### YOUR OBJECTIVE
Your answer should be the line containing "proprietário da Homebiogás, Samy Liberan." and each line after it through the end of the data below, repeated exactly.

### SOURCE RECORDS
+ + +
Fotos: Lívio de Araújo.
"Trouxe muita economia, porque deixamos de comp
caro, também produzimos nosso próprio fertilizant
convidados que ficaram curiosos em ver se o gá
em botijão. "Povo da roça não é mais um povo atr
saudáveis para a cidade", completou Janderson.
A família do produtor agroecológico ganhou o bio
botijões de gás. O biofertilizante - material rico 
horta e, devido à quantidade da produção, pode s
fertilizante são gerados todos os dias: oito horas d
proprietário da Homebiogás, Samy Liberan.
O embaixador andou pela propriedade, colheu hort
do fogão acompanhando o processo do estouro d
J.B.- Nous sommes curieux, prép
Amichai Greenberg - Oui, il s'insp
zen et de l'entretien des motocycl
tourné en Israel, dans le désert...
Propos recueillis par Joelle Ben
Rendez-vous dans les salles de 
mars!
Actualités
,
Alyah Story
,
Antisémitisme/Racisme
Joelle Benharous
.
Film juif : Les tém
+ + +
### EXERCISE RESULT
proprietário da Homebiogás, Samy Liberan.
O embaixador andou pela propriedade, colheu hort
do fogão acompanhando o processo do estouro d
J.B.- Nous sommes curieux, prép
Amichai Greenberg - Oui, il s'insp
zen et de l'entretien des motocycl
tourné en Israel, dans le désert...
Propos recueillis par Joelle Ben
Rendez-vous dans les salles de 
mars!
Actualités
,
Alyah Story
,
Antisémitisme/Racisme
Joelle Benharous
.
Film juif : Les tém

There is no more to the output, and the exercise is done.